Gov. Arnold Schwarzenegger’s proposed new $10,000 homebuyer tax credit is thrilling the The Hoyt Group Real Estate universe, but don’t think it’s a done deal.
Opponents, who include economists and advocacy groups, are weighing in. Their point: it’s a poor use of money in a state that’s whacking community college budgets and health programs for poor kids.
“The experts have all concluded that (credits) are ineffective and largely reward people for homes they would have bought anyhow,” said Jean Ross, head of the California Budget Project, a policy advocate for lower-income residents.
Wednesday, Los Angeles economist Chris Thornberg said the federal $8,000 tax credit is stimulus enough for the California housing market. Thursday, economist Jeff Michael, director of the Business Forecasting Center at Stockton’s University of the Pacific, said he agreed.
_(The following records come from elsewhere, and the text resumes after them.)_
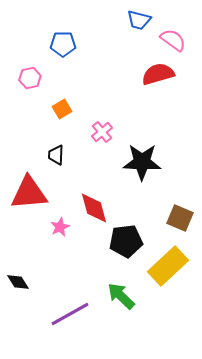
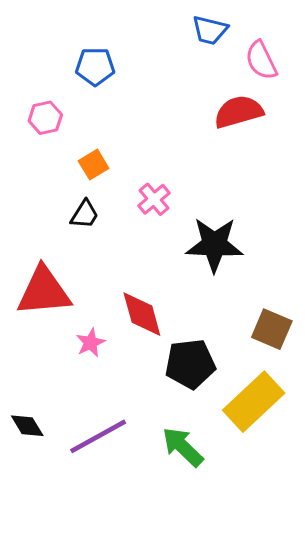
pink semicircle: (173, 40) -> (261, 60), turned -152
black trapezoid: (56, 155) -> (85, 214), moved, turned -150
purple line: (70, 314) -> (98, 436), moved

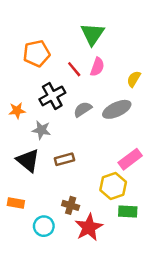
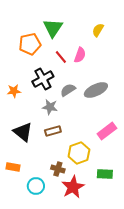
green triangle: (92, 34) -> (53, 28), moved
yellow semicircle: (134, 79) -> (98, 30), moved
gray star: (41, 130) -> (50, 107), moved
yellow hexagon: (113, 186) -> (79, 153), moved

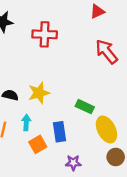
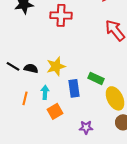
blue rectangle: (59, 132) -> (74, 88), moved

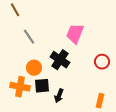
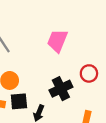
black cross: (60, 60) -> (61, 89), moved, turned 30

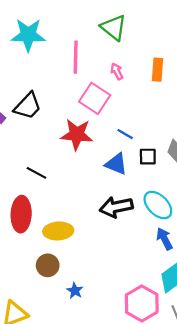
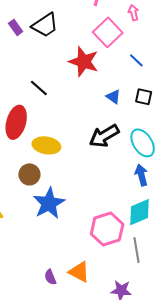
blue line: (125, 134) -> (136, 60), moved
blue triangle: (116, 164) -> (113, 97), size x0.7
black arrow: (116, 207) -> (104, 136), turned -32
blue star: (75, 291) -> (49, 203), size x2.0

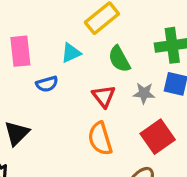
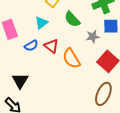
red triangle: (104, 96) -> (51, 46), moved
orange semicircle: (100, 139) -> (71, 58), moved

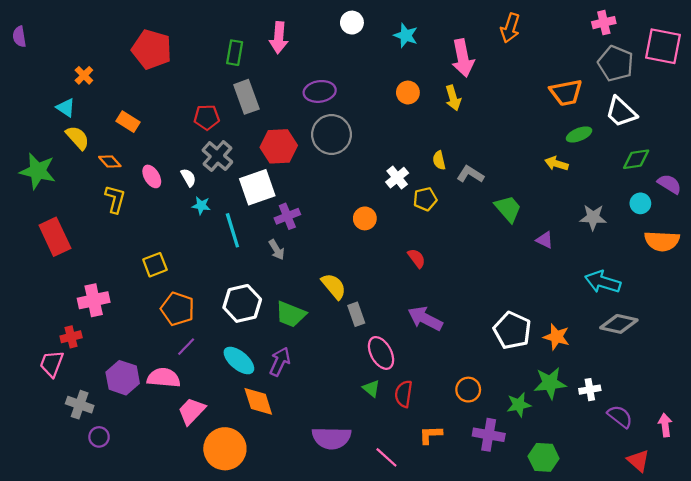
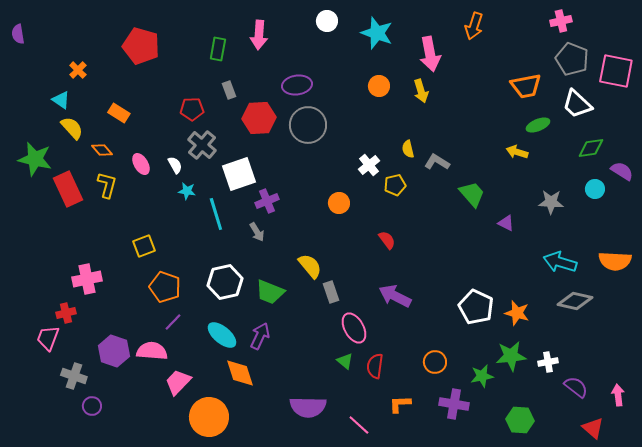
cyan star: (406, 35) -> (377, 33), size x1.4
pink square: (663, 46) -> (616, 71), moved
gray rectangle: (246, 97) -> (229, 90), size x0.6
red hexagon: (279, 146) -> (259, 118), moved
red rectangle: (55, 237) -> (68, 189), moved
orange semicircle: (662, 241) -> (615, 261), moved
green hexagon: (544, 457) -> (520, 420), moved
Many think the proposal’s popularity with buyers, builders and The Hoyt Group Real Estate agents will carry the day. But with deficits still raging, this may be a big fight.
Finally. Sacramento makes a Top 15 list that isn’t about complete dismal failings in its housing market.
Truckee-based Clear Capital this week ranked the metro area 14th nationally among its “highest performing major markets” from Nov. 25 to Dec. 24. These are the veteran hard-hit markets where prices are finally rising now – Detroit, San Francisco, Phoenix, Tampa, San Jose and Sacramento.
Clear Capital shows that prices in El Dorado, Placer, Sacramento and Yolo counties rose 2.7 percent from the third quarter to the fourth – nearly erasing all of 2009’s previous declines. The year here ended with prices down just 0.9 percent from December 2008, it said.
Much credit goes to far fewer cheap repos in the capital region’s sales mix: 38.3 percent at year’s end.
Three comparisons:
• Riverside-San Bernardino’s repo share is 53 percent. Its sales prices are 13 percent below December 2008.
• Phoenix repos are 47 percent of home sales. The year ended with prices 19 percent below December 2008.
• Las Vegas is mired in a 53 percent repo share. As a result, sale prices are 27 percent below December 2008.
No wonder this economy feels so slow. Construction workers, who never let a dollar sit in their pockets for long, aren’t earning any.
Sacramento lost 23 percent of its nonresidential construction jobs in the past year. Count 12,500 jobs gone, says trade group Associated General Contractors.
Sacramento ranked 321st among 337 U.S. metro areas for its losses. That’s very bad. And it’s after the region’s home-building industry shed 70 percent of its jobs.
It never gets old to hear a first-time buyer’s happiness upon finally scoring after the long, hard search.
This week, Laurel Bane of Sacramento checked in – merrily – after seeing her August frustration replayed in a Bee New Year’s retrospective on the 2009 market.
“Now that I have lived in my brand new model home with designer window coverings, warm paint colors and classic upgraded finishes, I look back on my journey and feel grateful,” she writes.
Late in 2009 Bane bought a model home in Natomas, built by Orange County’s John Laing Homes before its collapse. The seller, she said, was federal mortgage giant Freddie Mac.
When Home Front talked with Bane last summer, she described a “bidding war hell.” She said she’d made six offers since March – and lost every one. “Everything I find is sold within the day.”
This week she shared her happier story to “let others know that the light at the end of the tunnel may brighten with time.”